* **What this task involves**
Print the records exactly and in full, please; the pictures stay out.

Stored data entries

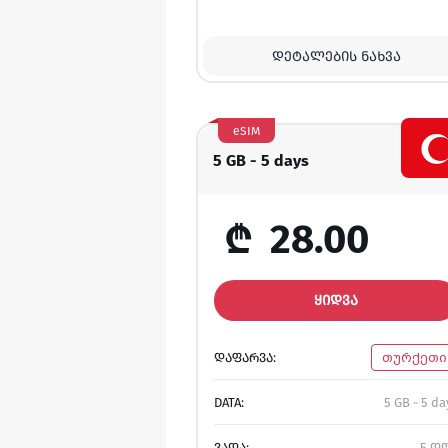
ᲓᲔᲢᲐᲚᲔᲑᲘᲡ ᲜᲐᲮᲕᲐ
eSIM
5 GB - 5 days
₾
28.00
ᲧᲘᲓᲕᲐ
ᲓᲐᲤᲐᲠᲕᲐ:
თურქეთი
DATA:
5 GB - 5 da
ᲕᲐᲓᲐ:
5 დ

* **Solution below**
ᲓᲔᲢᲐᲚᲔᲑᲘᲡ ᲜᲐᲮᲕᲐ
eSIM
5 GB - 5 days
₾
28.00
ᲧᲘᲓᲕᲐ
ᲓᲐᲤᲐᲠᲕᲐ:
თურქეთი
DATA:
5 GB - 5 da
ᲕᲐᲓᲐ:
5 დ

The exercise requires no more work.